#### DATA SHOWN ####

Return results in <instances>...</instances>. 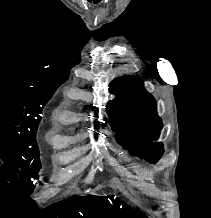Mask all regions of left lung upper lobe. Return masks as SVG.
<instances>
[{
    "label": "left lung upper lobe",
    "instance_id": "5c2ea615",
    "mask_svg": "<svg viewBox=\"0 0 211 218\" xmlns=\"http://www.w3.org/2000/svg\"><path fill=\"white\" fill-rule=\"evenodd\" d=\"M141 85L142 81L134 77L113 80L109 88L117 97L108 102L107 113L117 142L132 154L156 163L163 154V145L151 141L158 138L162 121L157 116L156 101Z\"/></svg>",
    "mask_w": 211,
    "mask_h": 218
}]
</instances>
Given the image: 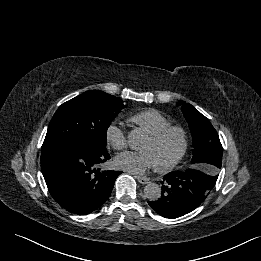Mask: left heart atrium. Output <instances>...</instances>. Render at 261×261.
Instances as JSON below:
<instances>
[{
	"label": "left heart atrium",
	"instance_id": "39dd6f15",
	"mask_svg": "<svg viewBox=\"0 0 261 261\" xmlns=\"http://www.w3.org/2000/svg\"><path fill=\"white\" fill-rule=\"evenodd\" d=\"M115 164L118 168L133 174H143L157 166L154 155L149 151L121 153L115 158Z\"/></svg>",
	"mask_w": 261,
	"mask_h": 261
}]
</instances>
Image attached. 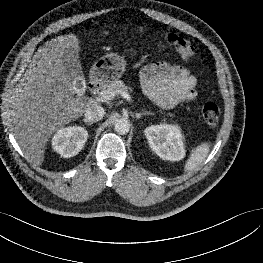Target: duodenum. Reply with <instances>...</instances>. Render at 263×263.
Listing matches in <instances>:
<instances>
[{"mask_svg":"<svg viewBox=\"0 0 263 263\" xmlns=\"http://www.w3.org/2000/svg\"><path fill=\"white\" fill-rule=\"evenodd\" d=\"M100 87H101L100 82H98L96 80L90 82V84H89V89L91 92H97L100 89Z\"/></svg>","mask_w":263,"mask_h":263,"instance_id":"duodenum-1","label":"duodenum"}]
</instances>
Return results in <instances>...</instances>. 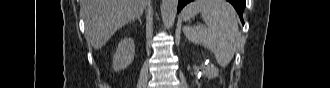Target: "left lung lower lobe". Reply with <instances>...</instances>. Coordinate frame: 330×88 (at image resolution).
I'll return each mask as SVG.
<instances>
[{
	"instance_id": "obj_1",
	"label": "left lung lower lobe",
	"mask_w": 330,
	"mask_h": 88,
	"mask_svg": "<svg viewBox=\"0 0 330 88\" xmlns=\"http://www.w3.org/2000/svg\"><path fill=\"white\" fill-rule=\"evenodd\" d=\"M193 0H179V3H178V12L189 2H191ZM228 2H230L234 8L236 9V11L238 12L239 14V17L241 19V22L244 24V21H243V11H244V8L242 6V3L244 0H227Z\"/></svg>"
}]
</instances>
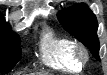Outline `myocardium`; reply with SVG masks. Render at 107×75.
I'll return each mask as SVG.
<instances>
[{"label": "myocardium", "instance_id": "f54148a6", "mask_svg": "<svg viewBox=\"0 0 107 75\" xmlns=\"http://www.w3.org/2000/svg\"><path fill=\"white\" fill-rule=\"evenodd\" d=\"M74 55L75 58L78 60V62H80L81 64L87 62L89 58L87 49L82 44H78V43H75Z\"/></svg>", "mask_w": 107, "mask_h": 75}]
</instances>
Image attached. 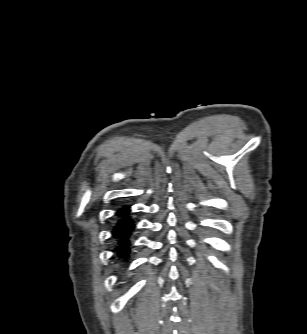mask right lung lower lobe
Returning a JSON list of instances; mask_svg holds the SVG:
<instances>
[{"label": "right lung lower lobe", "mask_w": 307, "mask_h": 334, "mask_svg": "<svg viewBox=\"0 0 307 334\" xmlns=\"http://www.w3.org/2000/svg\"><path fill=\"white\" fill-rule=\"evenodd\" d=\"M128 206L119 209L112 228L115 256L117 260L124 261L131 250V236L135 229V222L129 216Z\"/></svg>", "instance_id": "1"}]
</instances>
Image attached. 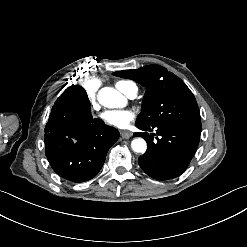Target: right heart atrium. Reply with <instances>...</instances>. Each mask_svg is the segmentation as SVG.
Masks as SVG:
<instances>
[{"instance_id": "obj_1", "label": "right heart atrium", "mask_w": 247, "mask_h": 247, "mask_svg": "<svg viewBox=\"0 0 247 247\" xmlns=\"http://www.w3.org/2000/svg\"><path fill=\"white\" fill-rule=\"evenodd\" d=\"M103 85V80L99 76L89 77L85 80L83 91L85 94L90 95L89 100L92 103L90 109L93 113L98 114L102 111L103 106L100 103L104 95L99 89Z\"/></svg>"}]
</instances>
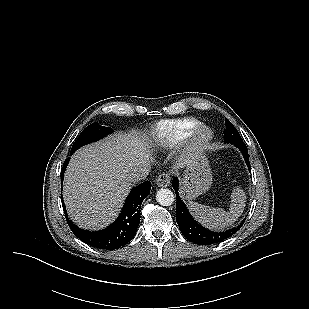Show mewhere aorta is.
Returning a JSON list of instances; mask_svg holds the SVG:
<instances>
[{
  "instance_id": "aorta-1",
  "label": "aorta",
  "mask_w": 309,
  "mask_h": 309,
  "mask_svg": "<svg viewBox=\"0 0 309 309\" xmlns=\"http://www.w3.org/2000/svg\"><path fill=\"white\" fill-rule=\"evenodd\" d=\"M156 200L162 206H170L173 204L175 197L171 190L161 188L156 193Z\"/></svg>"
}]
</instances>
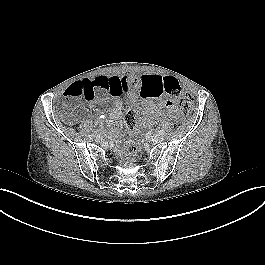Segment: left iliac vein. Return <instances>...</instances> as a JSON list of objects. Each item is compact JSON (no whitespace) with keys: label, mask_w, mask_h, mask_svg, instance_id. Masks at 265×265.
I'll use <instances>...</instances> for the list:
<instances>
[{"label":"left iliac vein","mask_w":265,"mask_h":265,"mask_svg":"<svg viewBox=\"0 0 265 265\" xmlns=\"http://www.w3.org/2000/svg\"><path fill=\"white\" fill-rule=\"evenodd\" d=\"M163 140H164V137L162 135L156 134L152 137V141L155 143H161Z\"/></svg>","instance_id":"1"}]
</instances>
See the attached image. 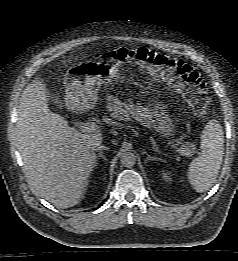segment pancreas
<instances>
[{"label":"pancreas","mask_w":238,"mask_h":261,"mask_svg":"<svg viewBox=\"0 0 238 261\" xmlns=\"http://www.w3.org/2000/svg\"><path fill=\"white\" fill-rule=\"evenodd\" d=\"M107 110L111 112V117L120 121H129L134 119L142 125L150 128L153 120L147 115V112L142 107H137L133 104H125L120 101L109 98L107 103ZM188 153L193 154L196 147L193 143L185 142L181 145Z\"/></svg>","instance_id":"cf45deb5"}]
</instances>
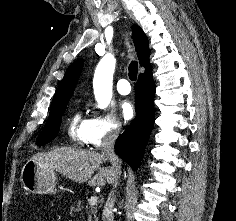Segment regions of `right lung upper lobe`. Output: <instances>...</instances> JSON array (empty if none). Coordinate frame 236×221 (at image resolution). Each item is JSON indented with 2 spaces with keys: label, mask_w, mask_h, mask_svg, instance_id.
<instances>
[{
  "label": "right lung upper lobe",
  "mask_w": 236,
  "mask_h": 221,
  "mask_svg": "<svg viewBox=\"0 0 236 221\" xmlns=\"http://www.w3.org/2000/svg\"><path fill=\"white\" fill-rule=\"evenodd\" d=\"M132 36L140 65L145 68V72L150 71V50L146 35L139 26L133 25ZM83 63V60L79 59L69 66L53 97L51 108L70 100L82 71Z\"/></svg>",
  "instance_id": "obj_1"
}]
</instances>
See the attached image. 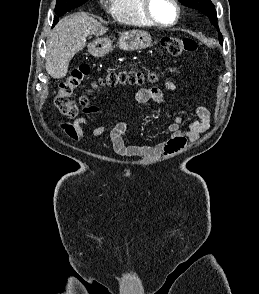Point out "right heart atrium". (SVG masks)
I'll return each instance as SVG.
<instances>
[{
	"instance_id": "right-heart-atrium-1",
	"label": "right heart atrium",
	"mask_w": 259,
	"mask_h": 294,
	"mask_svg": "<svg viewBox=\"0 0 259 294\" xmlns=\"http://www.w3.org/2000/svg\"><path fill=\"white\" fill-rule=\"evenodd\" d=\"M102 1V3H106V0H101Z\"/></svg>"
}]
</instances>
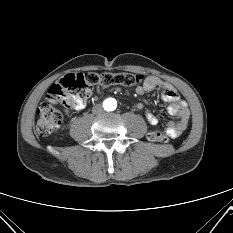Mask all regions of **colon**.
I'll use <instances>...</instances> for the list:
<instances>
[{
  "mask_svg": "<svg viewBox=\"0 0 233 233\" xmlns=\"http://www.w3.org/2000/svg\"><path fill=\"white\" fill-rule=\"evenodd\" d=\"M143 76L135 73H78L67 74L53 84L37 110L36 128L40 135H48L59 129L62 113L80 101H85L94 86L109 87L114 85L138 86ZM148 139L155 143H167V134L160 130L151 131Z\"/></svg>",
  "mask_w": 233,
  "mask_h": 233,
  "instance_id": "5ec220e1",
  "label": "colon"
}]
</instances>
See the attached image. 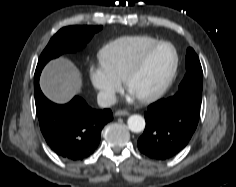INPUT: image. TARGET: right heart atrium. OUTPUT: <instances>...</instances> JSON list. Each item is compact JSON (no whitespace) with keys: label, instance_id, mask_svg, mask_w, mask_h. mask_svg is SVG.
<instances>
[{"label":"right heart atrium","instance_id":"right-heart-atrium-1","mask_svg":"<svg viewBox=\"0 0 236 187\" xmlns=\"http://www.w3.org/2000/svg\"><path fill=\"white\" fill-rule=\"evenodd\" d=\"M88 74L90 81L98 91L101 100L107 104L113 103L121 88V81L101 65H90Z\"/></svg>","mask_w":236,"mask_h":187}]
</instances>
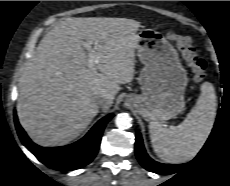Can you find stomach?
<instances>
[{
    "mask_svg": "<svg viewBox=\"0 0 230 186\" xmlns=\"http://www.w3.org/2000/svg\"><path fill=\"white\" fill-rule=\"evenodd\" d=\"M137 53L144 67L139 76L142 94H129L126 101L147 121H165L184 108L188 83L177 50L159 32L142 29L137 33Z\"/></svg>",
    "mask_w": 230,
    "mask_h": 186,
    "instance_id": "0dacf381",
    "label": "stomach"
}]
</instances>
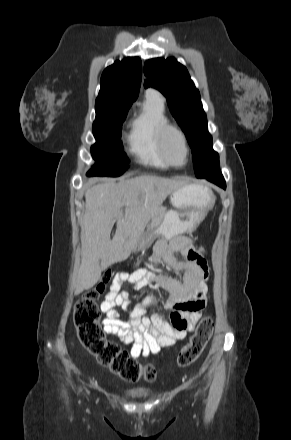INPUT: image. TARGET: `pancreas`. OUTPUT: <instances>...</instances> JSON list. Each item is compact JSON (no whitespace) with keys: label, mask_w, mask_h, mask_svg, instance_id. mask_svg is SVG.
I'll use <instances>...</instances> for the list:
<instances>
[{"label":"pancreas","mask_w":291,"mask_h":440,"mask_svg":"<svg viewBox=\"0 0 291 440\" xmlns=\"http://www.w3.org/2000/svg\"><path fill=\"white\" fill-rule=\"evenodd\" d=\"M166 207H160L156 213L153 215L150 224L147 227L146 235L153 234L154 231L158 228V226L161 224L165 214H166Z\"/></svg>","instance_id":"1"}]
</instances>
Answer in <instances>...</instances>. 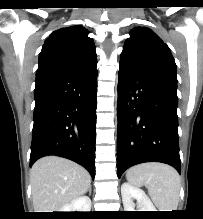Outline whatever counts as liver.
Masks as SVG:
<instances>
[{
	"label": "liver",
	"instance_id": "1",
	"mask_svg": "<svg viewBox=\"0 0 203 219\" xmlns=\"http://www.w3.org/2000/svg\"><path fill=\"white\" fill-rule=\"evenodd\" d=\"M30 182L35 212H59L63 206L87 192L91 176L71 160L46 156L33 164Z\"/></svg>",
	"mask_w": 203,
	"mask_h": 219
}]
</instances>
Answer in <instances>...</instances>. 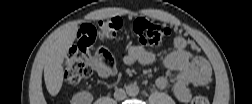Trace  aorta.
Segmentation results:
<instances>
[{"label": "aorta", "mask_w": 252, "mask_h": 104, "mask_svg": "<svg viewBox=\"0 0 252 104\" xmlns=\"http://www.w3.org/2000/svg\"><path fill=\"white\" fill-rule=\"evenodd\" d=\"M126 93L128 96L135 97L139 94V87L136 84H129L126 86Z\"/></svg>", "instance_id": "762f6f07"}]
</instances>
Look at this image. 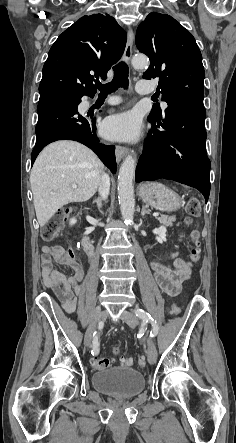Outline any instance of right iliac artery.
Returning <instances> with one entry per match:
<instances>
[{"label": "right iliac artery", "mask_w": 236, "mask_h": 443, "mask_svg": "<svg viewBox=\"0 0 236 443\" xmlns=\"http://www.w3.org/2000/svg\"><path fill=\"white\" fill-rule=\"evenodd\" d=\"M99 353V342H98V334L95 331L93 333V344H92V351L91 354L92 355H97Z\"/></svg>", "instance_id": "82829eb1"}]
</instances>
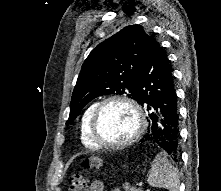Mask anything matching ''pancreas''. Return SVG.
<instances>
[{
    "label": "pancreas",
    "instance_id": "cf45deb5",
    "mask_svg": "<svg viewBox=\"0 0 221 191\" xmlns=\"http://www.w3.org/2000/svg\"><path fill=\"white\" fill-rule=\"evenodd\" d=\"M123 188H124L125 191H142L141 189H137L133 186H130V184H128V183H125L123 185Z\"/></svg>",
    "mask_w": 221,
    "mask_h": 191
}]
</instances>
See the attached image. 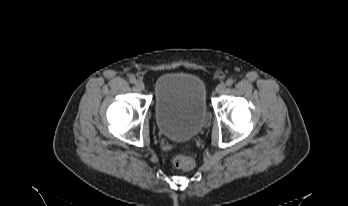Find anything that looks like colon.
<instances>
[{
    "label": "colon",
    "mask_w": 348,
    "mask_h": 206,
    "mask_svg": "<svg viewBox=\"0 0 348 206\" xmlns=\"http://www.w3.org/2000/svg\"><path fill=\"white\" fill-rule=\"evenodd\" d=\"M173 166L181 170H191L194 167V161L190 156L177 155L174 157Z\"/></svg>",
    "instance_id": "1"
}]
</instances>
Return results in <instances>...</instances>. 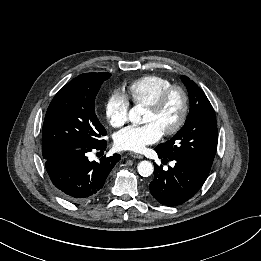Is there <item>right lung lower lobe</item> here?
Here are the masks:
<instances>
[{"mask_svg":"<svg viewBox=\"0 0 261 261\" xmlns=\"http://www.w3.org/2000/svg\"><path fill=\"white\" fill-rule=\"evenodd\" d=\"M106 141L101 140L90 148H78L46 159L45 167L59 194L72 202H86L98 195L105 181L121 159L119 154L102 157L99 162H90L87 153L105 150Z\"/></svg>","mask_w":261,"mask_h":261,"instance_id":"1","label":"right lung lower lobe"}]
</instances>
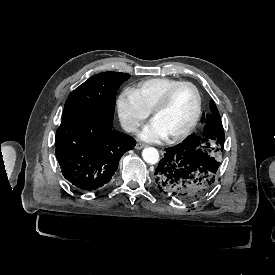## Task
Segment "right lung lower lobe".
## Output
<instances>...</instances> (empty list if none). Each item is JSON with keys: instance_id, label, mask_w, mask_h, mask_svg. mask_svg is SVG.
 I'll return each instance as SVG.
<instances>
[{"instance_id": "right-lung-lower-lobe-1", "label": "right lung lower lobe", "mask_w": 275, "mask_h": 275, "mask_svg": "<svg viewBox=\"0 0 275 275\" xmlns=\"http://www.w3.org/2000/svg\"><path fill=\"white\" fill-rule=\"evenodd\" d=\"M136 141L113 129L112 123L82 114L62 116L56 132L55 153L63 176L81 191H94L107 184L122 155Z\"/></svg>"}]
</instances>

####

> TASK BRIEF: Starting at the line that contains "<instances>...</instances> (empty list", retype each line through the end of the listing above and nothing else.

> WRITTEN SOLUTION:
<instances>...</instances> (empty list if none). Each item is JSON with keys: instance_id, label, mask_w, mask_h, mask_svg. mask_svg is SVG.
 I'll return each instance as SVG.
<instances>
[{"instance_id": "right-lung-lower-lobe-1", "label": "right lung lower lobe", "mask_w": 275, "mask_h": 275, "mask_svg": "<svg viewBox=\"0 0 275 275\" xmlns=\"http://www.w3.org/2000/svg\"><path fill=\"white\" fill-rule=\"evenodd\" d=\"M136 141L113 129L112 123L82 114L62 116L56 132L55 153L63 176L81 191H94L107 184L122 155Z\"/></svg>"}]
</instances>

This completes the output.